Recognized options are:
- albums=<x>[,<x>...]
- Only convert tracks on the specified albums (by albumid)
- loose
- By default, this conversion will only manipulate ogg files that were generated by the Thundaural ripper script. Unfortuantely, older versions of the script didn't tag the file with that information, making it difficult to determine if the ripper script was responsible for that file. Setting loose=1 overrides that detection, and will force an update to the file even if it doesn't look like the Thundaural ripper script generated the file.
- limit=<number<
- Retag and rename at most <number> files. You can use this to work on the database incrementally to ensure that everything is working alright.
- pause=<seconds<
- Pause for <seconds> seconds between retagging and renaming each file.
- skipiflooksdone
- If the filename looks like it has the track number already in it, skip processing that file outright. Used in conjunction with limit to skip files processed during previous runs.
- dryrun
- don't actually change anything, just print out what would be done.

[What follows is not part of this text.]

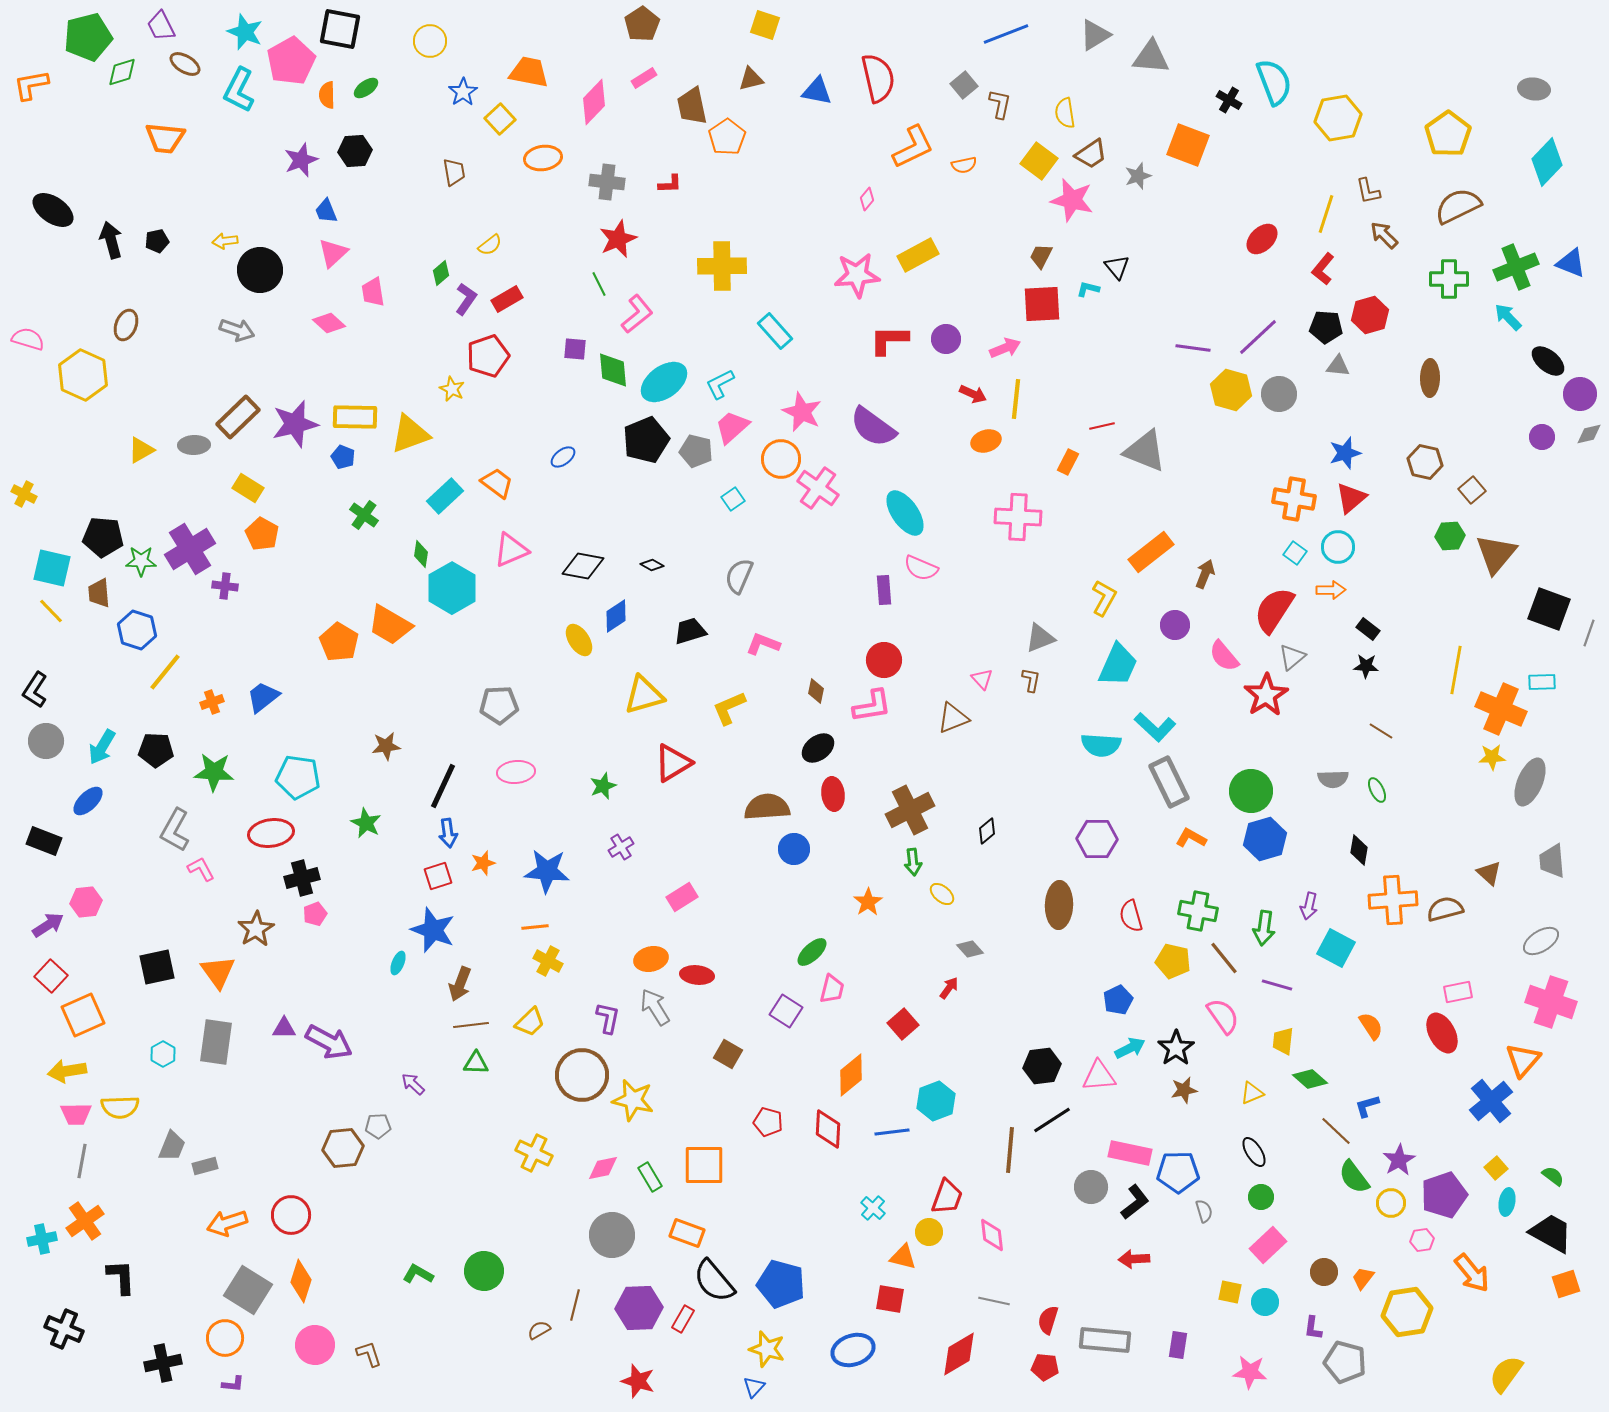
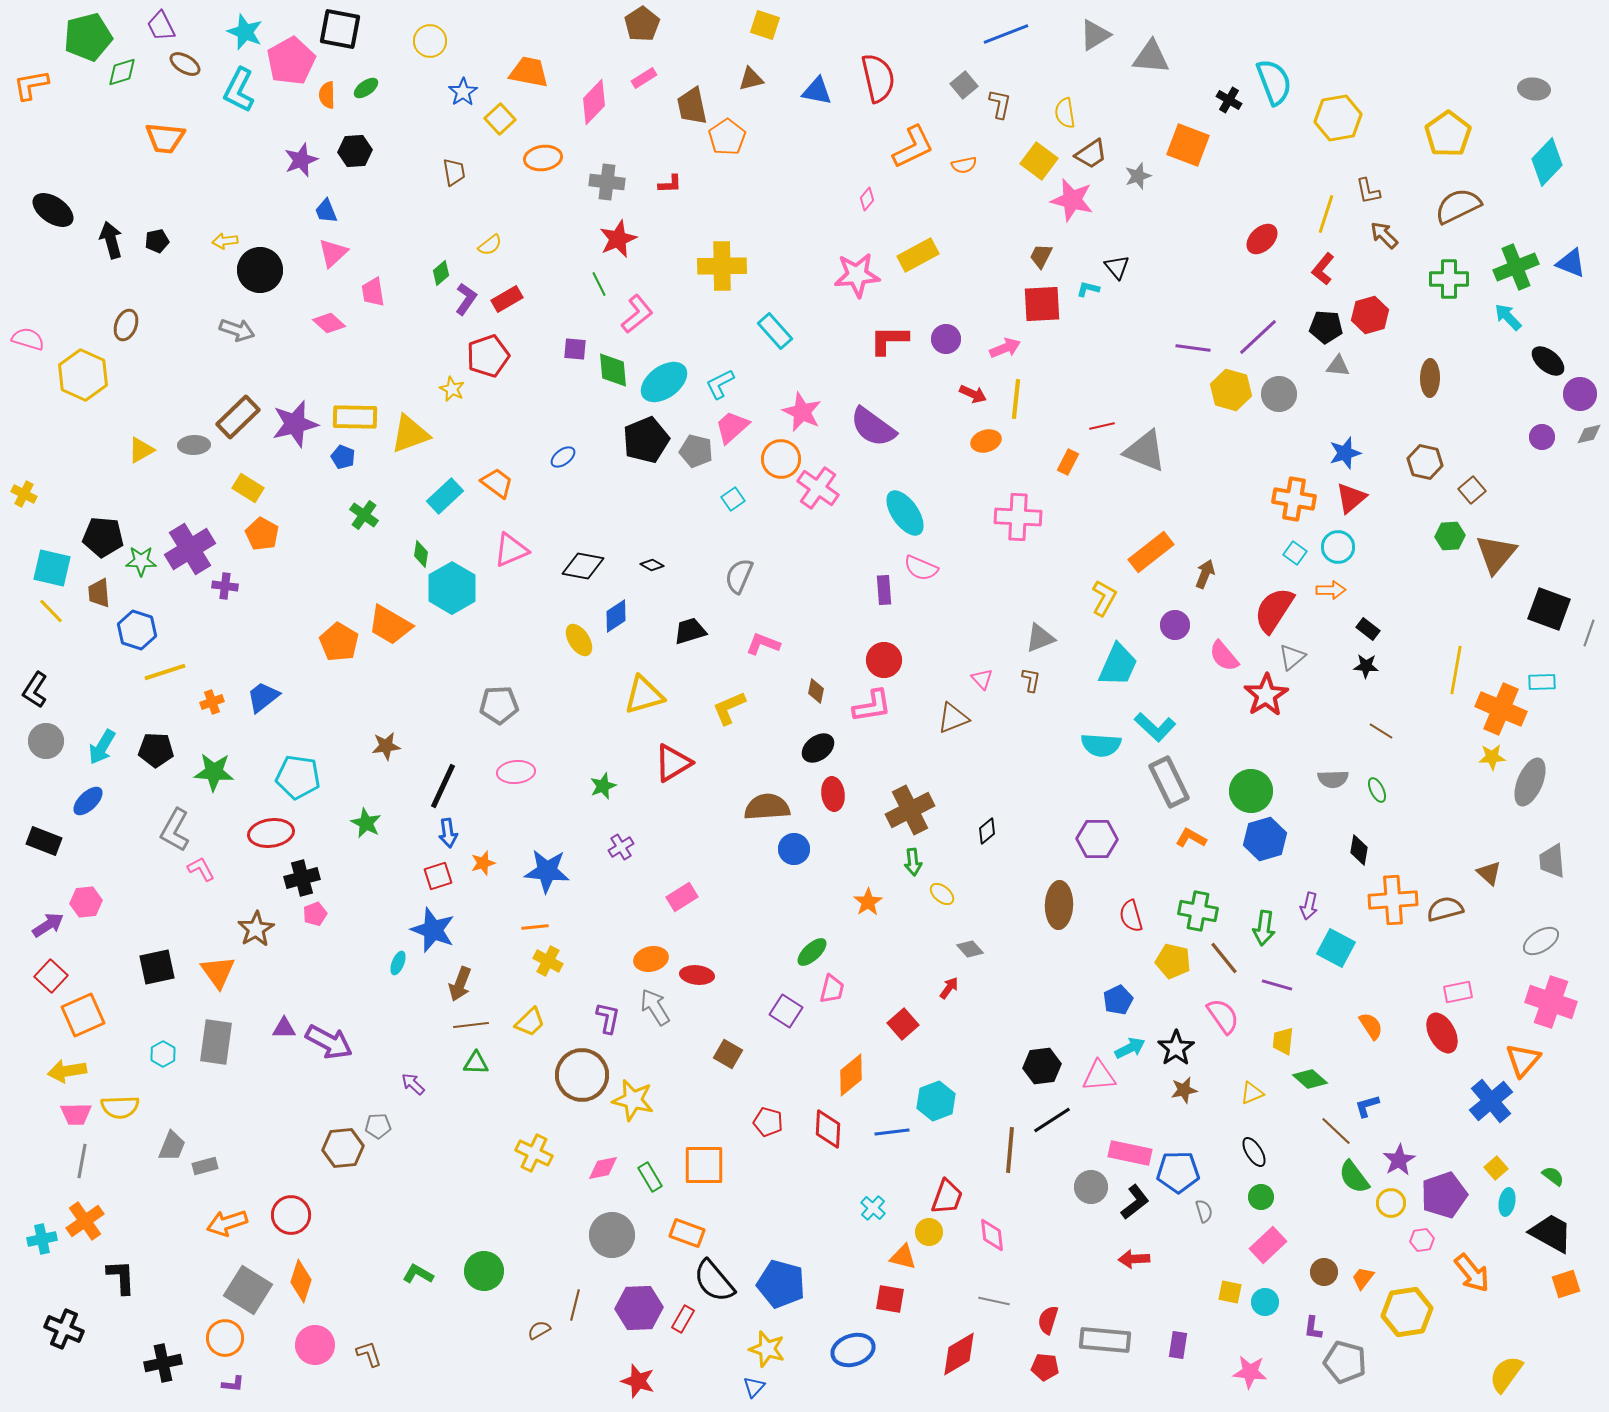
yellow line at (165, 672): rotated 33 degrees clockwise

invoke this conversion like this:
server.pl --convert 'tracknumtags:loose;limit=5;pause=1;skipiflooksdone;albums=3,5'
You may want to make a backup copy of your storagedir (/home/storage) before performing this. Use the dryrun option to make sure things will happen like they should. This conversion will also add CDINDEXID, CDDBID, and METASOURCE tags to the file if these values exist in the database for the album this track came from, and rename the files to have fields in the name delimited by double colons, rather than hyphens (I think double colons are rarer in artist, album and track names than a hyphen, it's also not a shell or regular expression metacharacter), in order to improve future matching on the fields in the name (if necessary, which should be rare, but you never know).
First, run:
./server.pl --convert 'tracknumtags:loose;skipiflooksdone' --prog vorbiscomment:`which vorbiscomment`
And watch the output -- you might want to pipe it to a file to review. I know it produces a lot of output, sorry about that. If you see in the output that some of the tracks were not procsesed because they contained what looked like a track number already, find out which albumid it was and execute:
./server.pl --convert 'tracknumtags:loose;albums=XXX' --prog vorbiscomment:`which vorbiscomment`
where XXX is the albumid you want to convert.